Cormac McCarthy, The Road

Last night when I got home I asked Grace what she had done with her day. She is newly home from her first year of college. She told me that she and Elena (cousin) had gone to Ghost Road, off of Chickatawbut Road in Milton, to take Winston for a walk around a secret pond.

“I remember the day we later found out that Dad had died, Sally had taken us for a walk earlier that day around that secret pond in Chestnut Hill,” she told me.

“What? What?” I ask, confused. “You went on a walk the day Dad died? Who went?”

“Sally took me, Eli, Lydia, and Sara,” replied Grace. “Then later the police officer came and told us Dad died.”

It was one of those moments when I realized there was something I had forgotten, or never knew, from that confusing, consuming time that Jimmy died. In the days preceding July 25, 2016, when all we knew is that he had run away and no one could find or reach him, we swung between huddling together and trying to solve the mystery — Where is Jimmy? — to carrying on as usual with grocery shopping, dog walking, and (me) working. It was summer school time, and I was teaching a class.

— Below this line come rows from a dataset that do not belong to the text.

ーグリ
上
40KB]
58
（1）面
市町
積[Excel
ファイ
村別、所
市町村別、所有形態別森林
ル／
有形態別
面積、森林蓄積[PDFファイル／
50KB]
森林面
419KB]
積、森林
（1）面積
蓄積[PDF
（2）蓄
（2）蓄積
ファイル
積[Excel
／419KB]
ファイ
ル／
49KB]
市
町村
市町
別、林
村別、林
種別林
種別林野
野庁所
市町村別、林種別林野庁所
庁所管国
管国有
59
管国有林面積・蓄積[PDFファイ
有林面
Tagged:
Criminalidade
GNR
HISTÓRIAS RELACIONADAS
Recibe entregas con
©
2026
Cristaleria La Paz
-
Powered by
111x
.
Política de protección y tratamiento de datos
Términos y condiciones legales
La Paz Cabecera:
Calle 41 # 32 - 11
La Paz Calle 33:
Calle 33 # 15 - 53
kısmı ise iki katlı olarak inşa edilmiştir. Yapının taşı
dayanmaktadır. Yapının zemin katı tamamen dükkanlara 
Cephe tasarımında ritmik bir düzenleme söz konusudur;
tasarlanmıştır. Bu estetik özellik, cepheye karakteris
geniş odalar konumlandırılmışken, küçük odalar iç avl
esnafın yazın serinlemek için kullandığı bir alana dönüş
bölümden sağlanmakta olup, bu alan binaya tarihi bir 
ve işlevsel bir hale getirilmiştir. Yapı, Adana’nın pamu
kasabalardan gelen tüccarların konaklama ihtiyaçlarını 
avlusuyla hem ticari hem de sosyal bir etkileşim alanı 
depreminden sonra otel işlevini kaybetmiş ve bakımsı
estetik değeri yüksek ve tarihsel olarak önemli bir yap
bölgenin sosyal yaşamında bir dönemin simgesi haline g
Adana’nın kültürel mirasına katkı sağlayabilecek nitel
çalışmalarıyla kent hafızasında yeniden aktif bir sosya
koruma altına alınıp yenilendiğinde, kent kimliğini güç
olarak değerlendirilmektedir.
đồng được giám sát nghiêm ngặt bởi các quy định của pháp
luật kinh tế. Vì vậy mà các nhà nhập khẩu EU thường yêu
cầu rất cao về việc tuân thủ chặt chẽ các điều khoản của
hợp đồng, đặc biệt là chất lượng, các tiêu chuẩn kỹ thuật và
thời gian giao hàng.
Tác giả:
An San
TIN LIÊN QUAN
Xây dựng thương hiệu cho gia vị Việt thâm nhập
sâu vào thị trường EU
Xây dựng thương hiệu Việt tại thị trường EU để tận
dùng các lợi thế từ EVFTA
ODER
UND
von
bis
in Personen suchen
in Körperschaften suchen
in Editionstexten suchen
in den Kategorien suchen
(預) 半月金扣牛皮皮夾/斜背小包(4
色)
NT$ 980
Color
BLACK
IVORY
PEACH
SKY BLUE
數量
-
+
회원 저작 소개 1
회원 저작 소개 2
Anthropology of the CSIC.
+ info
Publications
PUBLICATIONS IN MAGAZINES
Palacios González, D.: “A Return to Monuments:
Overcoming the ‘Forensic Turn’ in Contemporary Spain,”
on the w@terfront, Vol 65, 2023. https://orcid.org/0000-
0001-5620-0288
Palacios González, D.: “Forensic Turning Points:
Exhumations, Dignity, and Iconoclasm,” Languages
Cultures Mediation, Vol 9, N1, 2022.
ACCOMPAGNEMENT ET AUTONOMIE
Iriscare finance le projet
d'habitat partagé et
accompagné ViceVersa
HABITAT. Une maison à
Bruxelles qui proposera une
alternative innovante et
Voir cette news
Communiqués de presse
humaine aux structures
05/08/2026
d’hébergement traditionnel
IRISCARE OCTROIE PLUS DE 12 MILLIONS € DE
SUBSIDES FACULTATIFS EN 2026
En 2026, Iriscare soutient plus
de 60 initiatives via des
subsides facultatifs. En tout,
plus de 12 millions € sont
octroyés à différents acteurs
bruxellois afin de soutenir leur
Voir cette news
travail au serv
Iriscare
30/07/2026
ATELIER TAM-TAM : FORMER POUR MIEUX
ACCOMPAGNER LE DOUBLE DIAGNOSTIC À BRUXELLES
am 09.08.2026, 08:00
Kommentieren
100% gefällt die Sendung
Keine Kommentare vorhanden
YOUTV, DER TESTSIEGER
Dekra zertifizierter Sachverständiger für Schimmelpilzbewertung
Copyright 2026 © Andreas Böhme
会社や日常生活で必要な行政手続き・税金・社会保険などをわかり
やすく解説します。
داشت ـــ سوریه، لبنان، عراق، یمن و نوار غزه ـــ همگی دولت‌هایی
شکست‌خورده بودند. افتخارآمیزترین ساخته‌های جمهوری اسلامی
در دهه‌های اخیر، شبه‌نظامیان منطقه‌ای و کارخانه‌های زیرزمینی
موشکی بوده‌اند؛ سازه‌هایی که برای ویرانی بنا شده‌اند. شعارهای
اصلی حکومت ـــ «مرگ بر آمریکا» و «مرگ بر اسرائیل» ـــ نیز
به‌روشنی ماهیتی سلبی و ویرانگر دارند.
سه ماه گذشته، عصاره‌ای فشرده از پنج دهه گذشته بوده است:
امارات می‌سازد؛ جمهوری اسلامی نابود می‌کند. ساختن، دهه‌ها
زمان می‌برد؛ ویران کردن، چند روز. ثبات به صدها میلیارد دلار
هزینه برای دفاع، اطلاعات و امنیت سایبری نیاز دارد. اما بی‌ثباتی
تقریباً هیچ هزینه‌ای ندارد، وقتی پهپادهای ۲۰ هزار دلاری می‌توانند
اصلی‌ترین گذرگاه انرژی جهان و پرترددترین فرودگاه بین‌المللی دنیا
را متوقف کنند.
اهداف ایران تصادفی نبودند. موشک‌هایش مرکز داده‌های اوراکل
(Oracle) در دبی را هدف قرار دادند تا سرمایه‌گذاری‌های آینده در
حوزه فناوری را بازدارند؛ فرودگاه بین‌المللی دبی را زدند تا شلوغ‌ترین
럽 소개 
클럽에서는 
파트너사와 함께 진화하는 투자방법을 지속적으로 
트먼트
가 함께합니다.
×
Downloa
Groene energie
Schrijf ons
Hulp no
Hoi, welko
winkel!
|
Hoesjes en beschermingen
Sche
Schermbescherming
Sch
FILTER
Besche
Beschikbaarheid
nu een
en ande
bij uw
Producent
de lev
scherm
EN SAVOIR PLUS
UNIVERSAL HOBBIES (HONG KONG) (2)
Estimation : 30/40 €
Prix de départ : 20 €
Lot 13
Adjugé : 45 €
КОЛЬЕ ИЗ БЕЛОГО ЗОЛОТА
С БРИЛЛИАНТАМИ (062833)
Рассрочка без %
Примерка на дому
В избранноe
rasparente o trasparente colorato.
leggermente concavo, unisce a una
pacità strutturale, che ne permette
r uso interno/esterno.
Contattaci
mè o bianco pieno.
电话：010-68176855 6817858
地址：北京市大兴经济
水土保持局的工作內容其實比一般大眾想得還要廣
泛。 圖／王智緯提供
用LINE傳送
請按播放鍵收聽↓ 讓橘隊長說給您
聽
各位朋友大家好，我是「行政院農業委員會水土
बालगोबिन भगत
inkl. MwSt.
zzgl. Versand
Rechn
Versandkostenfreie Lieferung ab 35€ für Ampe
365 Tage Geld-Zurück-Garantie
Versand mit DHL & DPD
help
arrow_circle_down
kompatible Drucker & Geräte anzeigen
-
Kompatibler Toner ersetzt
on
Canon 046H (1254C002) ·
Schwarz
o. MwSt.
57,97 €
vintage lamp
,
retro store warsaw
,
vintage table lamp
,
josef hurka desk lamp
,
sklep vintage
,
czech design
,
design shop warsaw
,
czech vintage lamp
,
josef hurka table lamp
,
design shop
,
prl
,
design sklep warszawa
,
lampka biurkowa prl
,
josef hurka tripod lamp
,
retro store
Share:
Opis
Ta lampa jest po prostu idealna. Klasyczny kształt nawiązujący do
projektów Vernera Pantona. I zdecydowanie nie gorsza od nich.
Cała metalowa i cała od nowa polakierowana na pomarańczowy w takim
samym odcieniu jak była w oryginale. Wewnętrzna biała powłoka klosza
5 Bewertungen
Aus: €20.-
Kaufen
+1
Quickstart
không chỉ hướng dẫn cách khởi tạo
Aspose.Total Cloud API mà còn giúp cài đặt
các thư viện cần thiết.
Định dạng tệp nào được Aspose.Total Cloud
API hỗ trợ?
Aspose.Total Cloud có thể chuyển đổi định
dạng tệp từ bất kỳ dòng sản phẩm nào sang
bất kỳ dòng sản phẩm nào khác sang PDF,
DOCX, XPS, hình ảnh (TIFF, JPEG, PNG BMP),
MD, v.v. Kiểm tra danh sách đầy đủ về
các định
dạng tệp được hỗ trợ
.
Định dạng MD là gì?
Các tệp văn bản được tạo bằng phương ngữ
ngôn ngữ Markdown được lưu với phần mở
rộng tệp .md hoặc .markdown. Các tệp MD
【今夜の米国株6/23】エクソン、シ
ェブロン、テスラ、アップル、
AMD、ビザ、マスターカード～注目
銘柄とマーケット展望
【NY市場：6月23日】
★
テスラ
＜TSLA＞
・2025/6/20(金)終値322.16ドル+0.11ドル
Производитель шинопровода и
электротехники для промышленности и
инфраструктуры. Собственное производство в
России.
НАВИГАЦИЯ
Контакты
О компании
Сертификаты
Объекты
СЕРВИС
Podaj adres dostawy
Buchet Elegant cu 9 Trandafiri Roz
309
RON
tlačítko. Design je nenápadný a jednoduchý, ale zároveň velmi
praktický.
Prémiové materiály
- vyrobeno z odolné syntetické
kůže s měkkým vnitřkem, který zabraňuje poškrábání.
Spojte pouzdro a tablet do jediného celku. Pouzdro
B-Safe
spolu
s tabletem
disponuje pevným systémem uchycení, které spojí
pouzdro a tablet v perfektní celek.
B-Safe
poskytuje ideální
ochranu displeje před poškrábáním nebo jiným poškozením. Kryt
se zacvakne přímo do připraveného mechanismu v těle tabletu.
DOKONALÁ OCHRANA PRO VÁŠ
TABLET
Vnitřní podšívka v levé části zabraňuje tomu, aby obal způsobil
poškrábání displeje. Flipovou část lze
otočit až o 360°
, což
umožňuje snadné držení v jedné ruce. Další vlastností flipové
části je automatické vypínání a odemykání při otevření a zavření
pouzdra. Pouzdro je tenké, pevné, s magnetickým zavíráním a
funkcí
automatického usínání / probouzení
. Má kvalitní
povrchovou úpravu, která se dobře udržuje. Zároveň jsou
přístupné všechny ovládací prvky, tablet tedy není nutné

So, I learned or was reminded, on the day we found out, in the afternoon, that Jimmy had been found dead in a hotel room, —

Wow, I had to pause there after I wrote that. I have a life, I had a life, in which the man I was married to, was estranged from, would run away and go to a hotel room and die of an overdose.

I don’t always think of that. The facts of that day. All I can picture is the moment the police detective, Matthew Something, drove up and got out of his car in a Red Sox shirt thrown over his uniform. I can never forget that and I never want to: the vivid Red Sox shirt, all white with the red trim and lettering, over the dark uniform and against the darkness of his car. He walked over to me standing there outside. He had called ahead. After days of searching for Jimmy, I knew what he would say before he said it. Sally was standing outside with me, on the driveway. He walked over. He told us, “Mrs. Kokernak” (no one calls me that), “I am sorry to tell you that your husband’s body has been found.” And then, the details of the finding. The questions about the name of his doctor, and his psychiatrist. They would investigate. There was likely no crime. He could not tell me the cause of death. Then the kids come outside, Eli, Lydia, Grace. One of them ask from the front porch — Sally and I still in the driveway — “Mom?” as if my name and the question mark ask everything.

“Dad has died,” I say. “He is found.” Continue reading

To anyone who has a heart

On profound occasions, a person like me feels the pressure to come up with some profound words to mark the moment. I have none ready-made.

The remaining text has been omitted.